Colin Powell, the first ever Black secretary of state who served in top diplomatic and military roles in U.S. administrations, died Monday of coronavirus at age 84, leaving behind a mixed record on “Don’t Ask, Don’t Tell.”

The world continues to grapple with the pandemic and the public grows increasingly frustrated with its persistence as many remain unvaccinated despite the wide availability of vaccines. Powell was fully vaccinated, according to a statement released upon his death. Powell reportedly suffered from multiple myeloma, a condition that hampers an individual’s ability to combat blood infections.

Rising to the top of the military as chair of the Joint Chiefs of Staff, Powell supported in 1993 Congress moving forward with “Don’t Ask, Don’t Tell,” a law that barred openly gay people from serving in the U.S. military.

During a key moment congressional testimony, Powell and other top military officials were asked whether or not allowing gay people in the military would be compatible with military readiness. Each official, including Powell,” responded “incompatible.” Congress would enact “Don’t Ask, Don’t Tell” that year.

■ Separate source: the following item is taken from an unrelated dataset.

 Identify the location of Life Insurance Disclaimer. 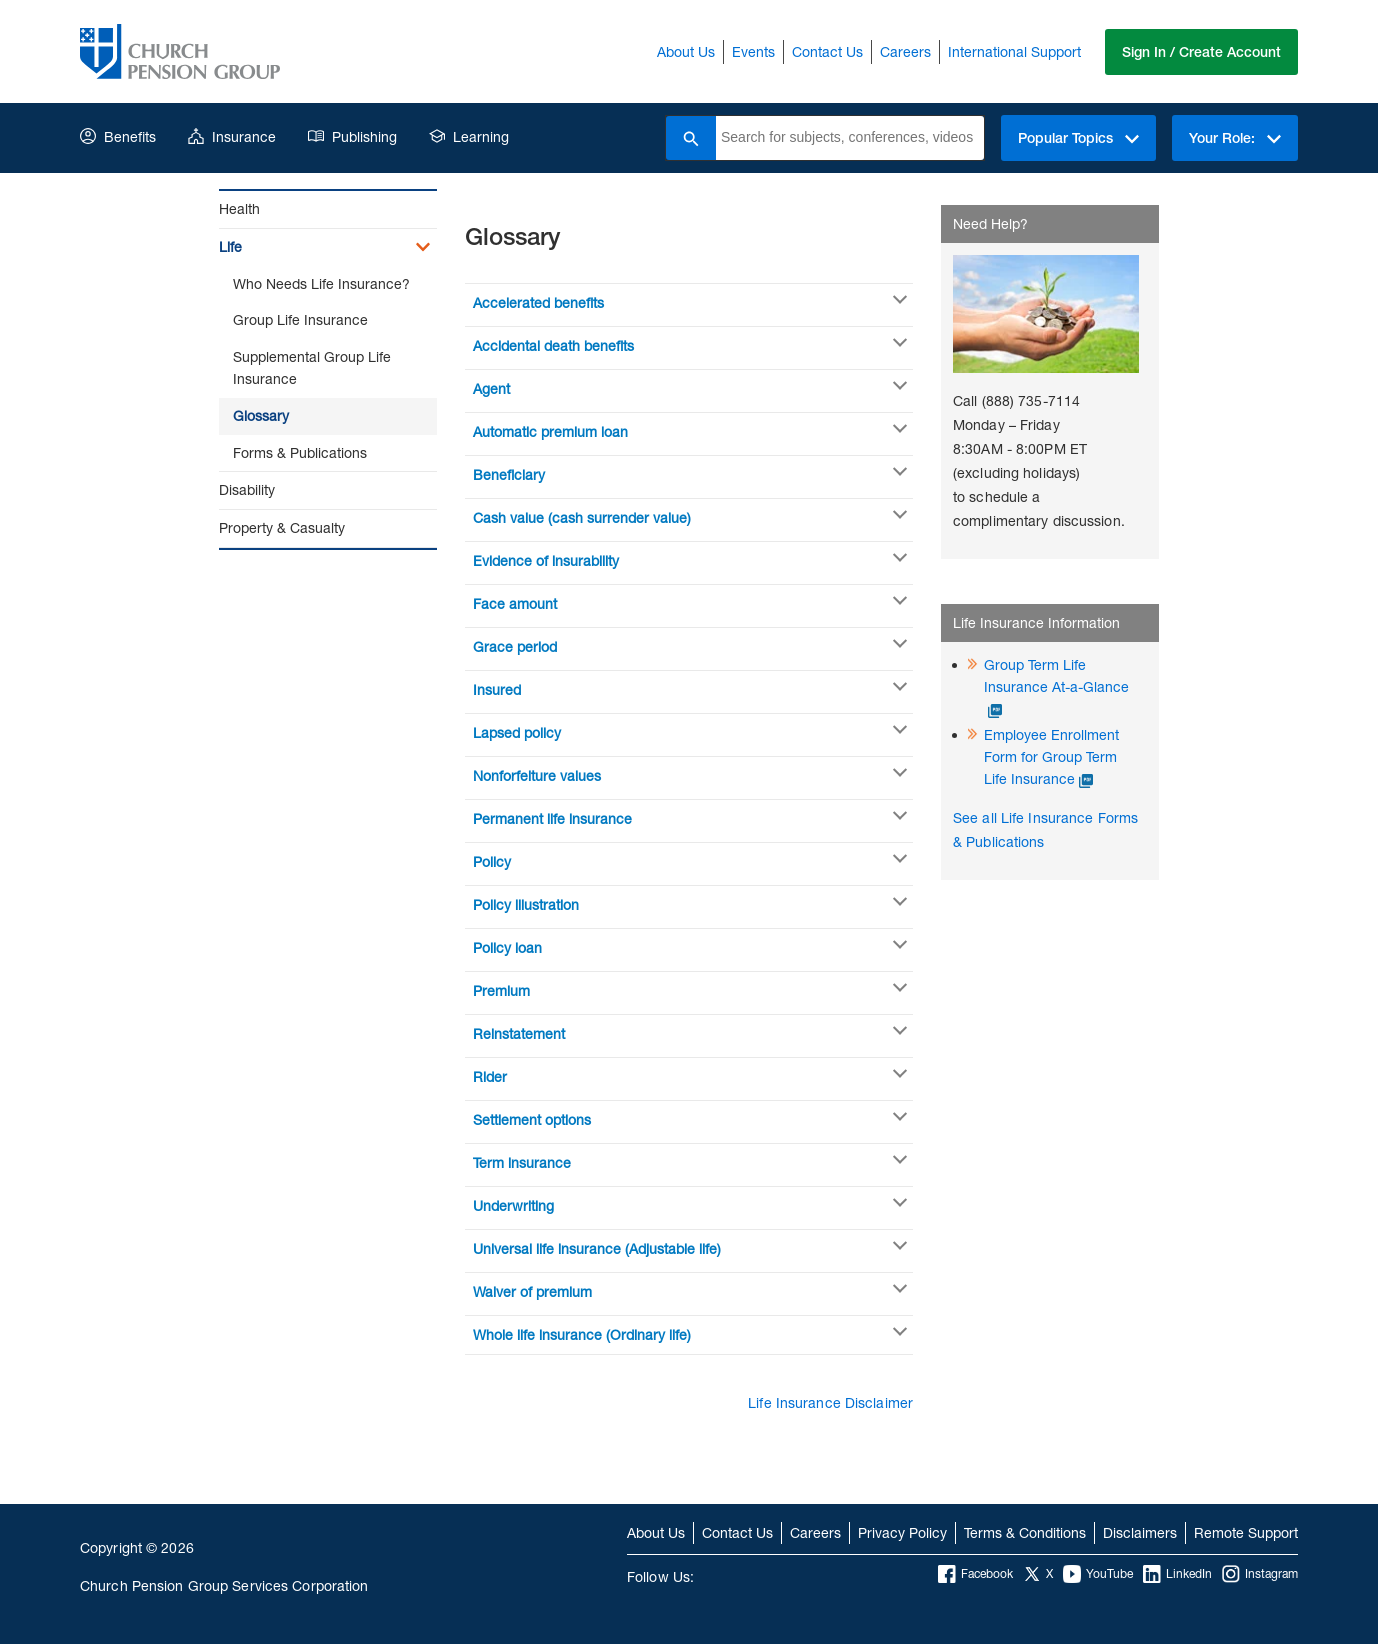
(830, 1402).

Things changed when President Obama took office 15 years later and advocates for repeal of “Don’t Ask, Don’t Tell” were eager to claim Powell’s voice among their ranks. After all, Powell was highly respected as a bipartisan voice after having served as secretary of state in the administration of George W. Bush and endorsing Obama in the 2008 election.

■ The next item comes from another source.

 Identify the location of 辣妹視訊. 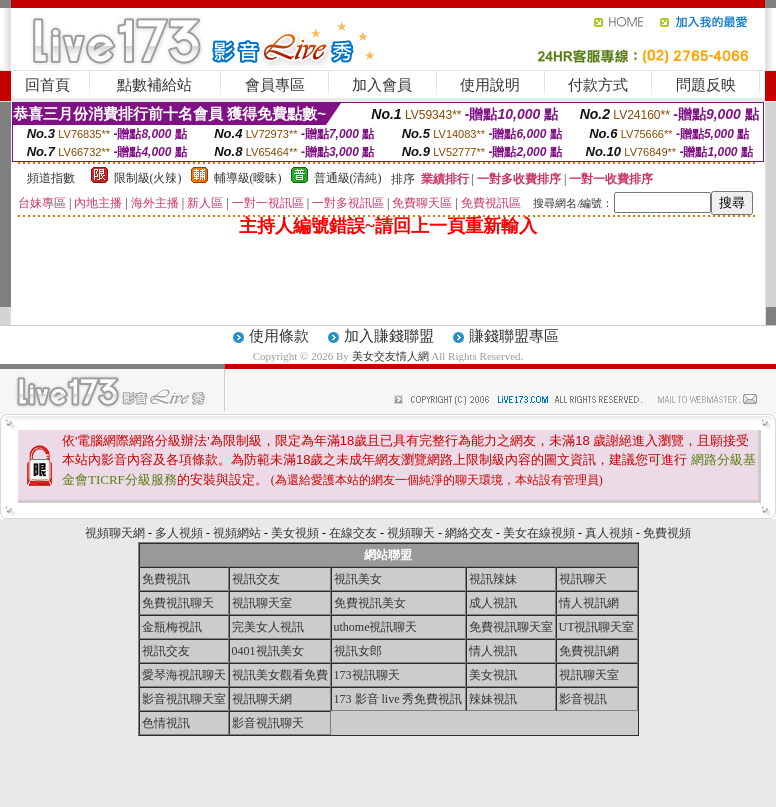
(493, 699).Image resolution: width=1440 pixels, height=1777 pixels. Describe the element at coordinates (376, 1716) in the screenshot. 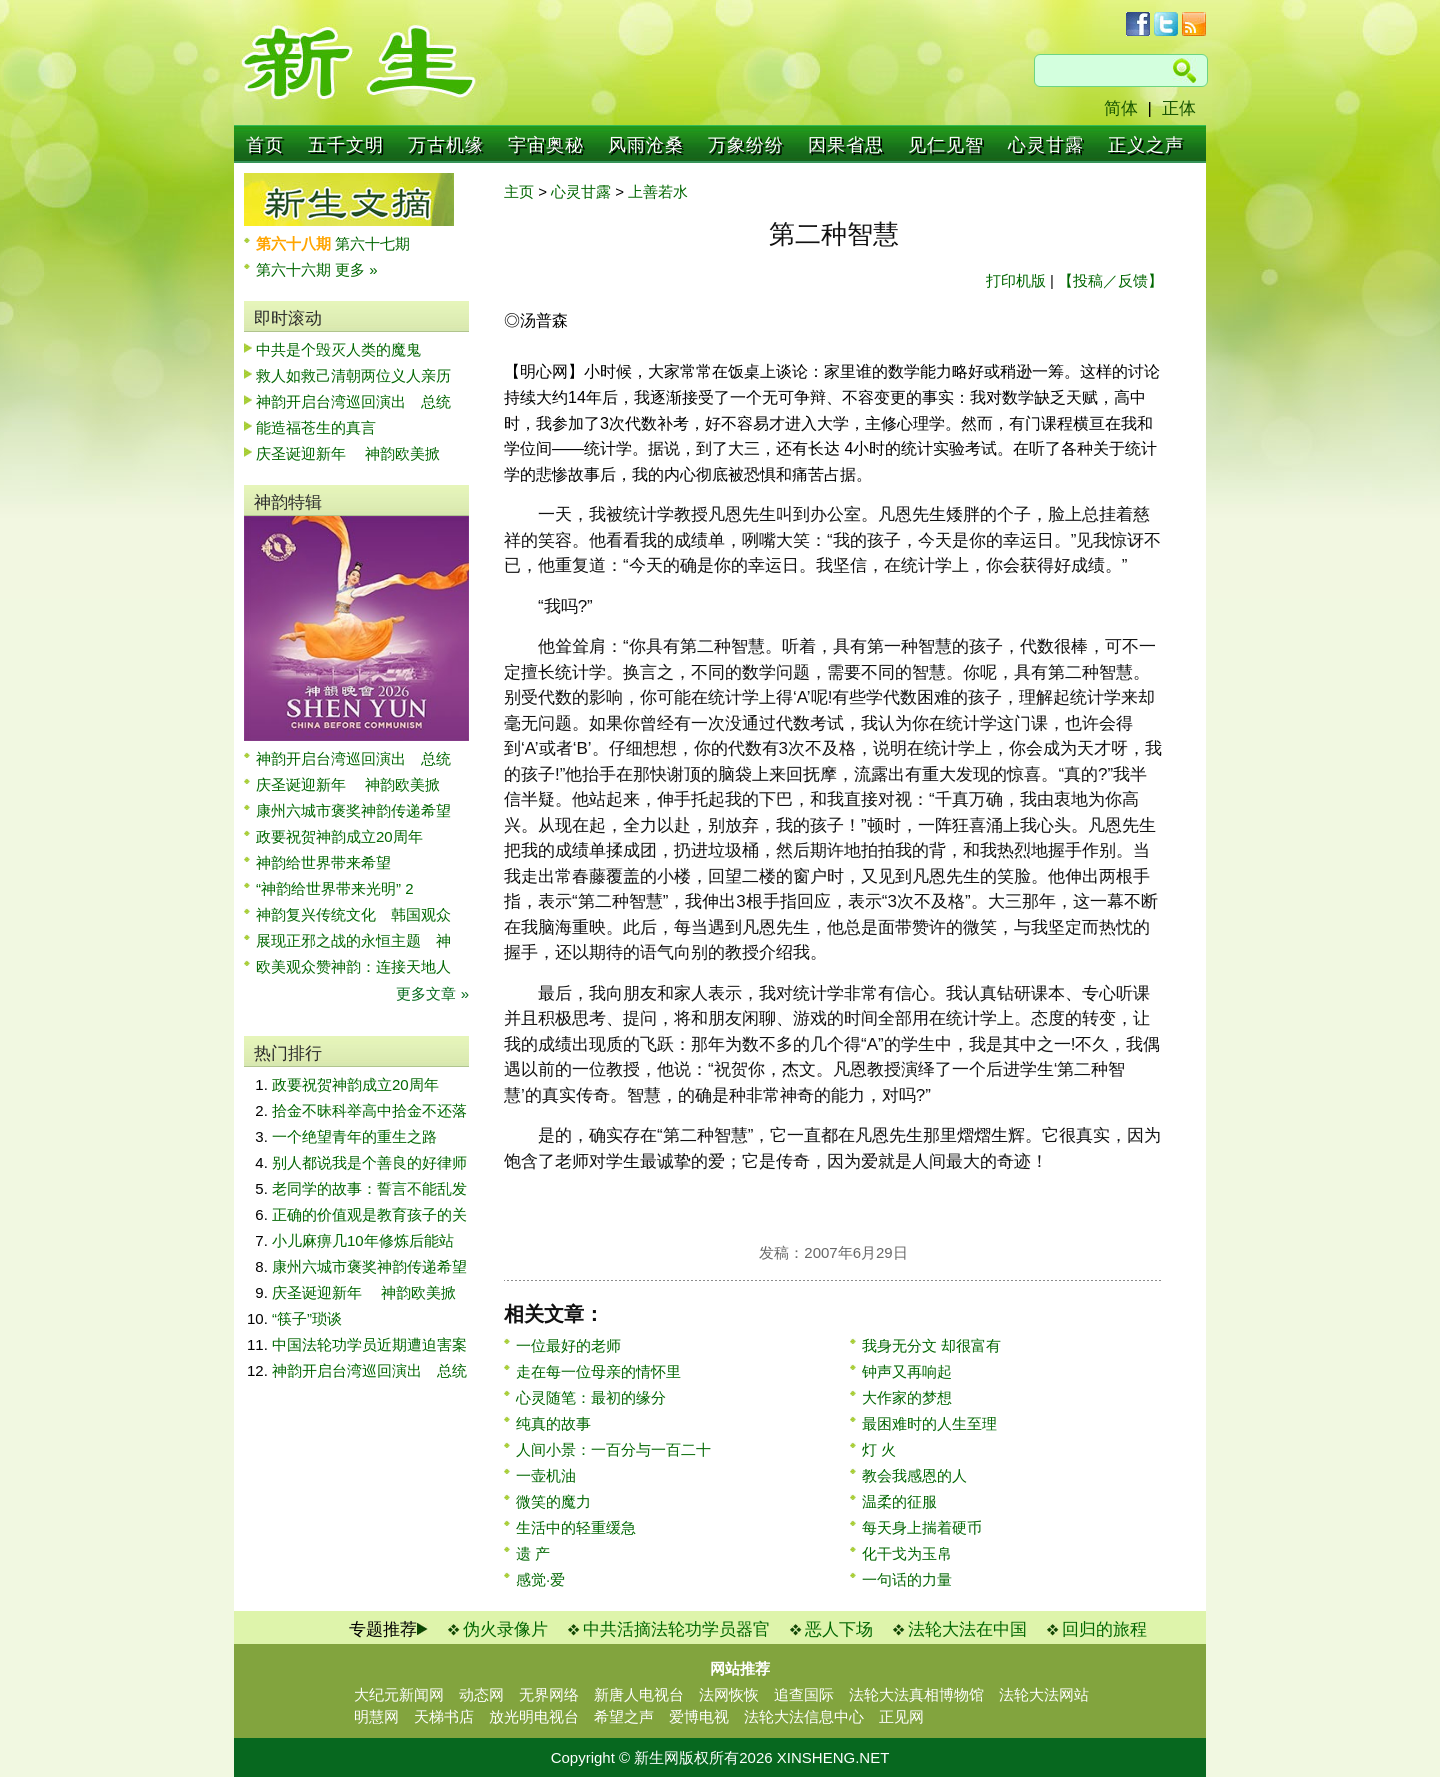

I see `明慧网` at that location.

After the Obama administration in 2010 announced it would conduct a review of the idea of allowing gay people to serve openly in the military, Powell came out in support of that process. Advocates of repeal called that a declaration of reversal, although the statement fell short of a full support for gay people serving openly in the military.

“In the almost 17 years since the ‘Don’t Ask, Don’t Tell’ legislation was passed, attitudes and circumstances have changed,” General Powell said in a statement issued by his office, adding, “I fully support the new approach presented to the Senate Armed Services Committee this week by Secretary of Defense Gates and Admiral Mullen.”

Congress acted to repeal “Don’t Ask, Don’t Tell” and the policy was lifted in 2011. At the time, Powell was widely considered a supporter of ending “Don’t Ask, Don’t Tell” and publicly counted among supporters of repeal, although the Blade couldn’t immediately find any statements from him to that effect.

In 2012, Powell had similar vaguely supportive words on same-sex marriage, saying he had “no problem with it” when asked about the issue.

“As I’ve thought about gay marriage, I know a lot of friends who are individually gay but are in partnerships with loved ones, and they are as stable a family as my family is, and they raise children,” Powell said. “And so I don’t see any reason not to say that they should be able to get married.”

The Blade also couldn’t immediately find any statement from Powell on transgender people serving in the military. After the Obama administration in 2016 lifted decades-old regulations against transgender service, former President Trump issued a ban by tweet the following year. President Biden reversed that ban and allowed transgender people to serve and enlist in the military in his first year in office.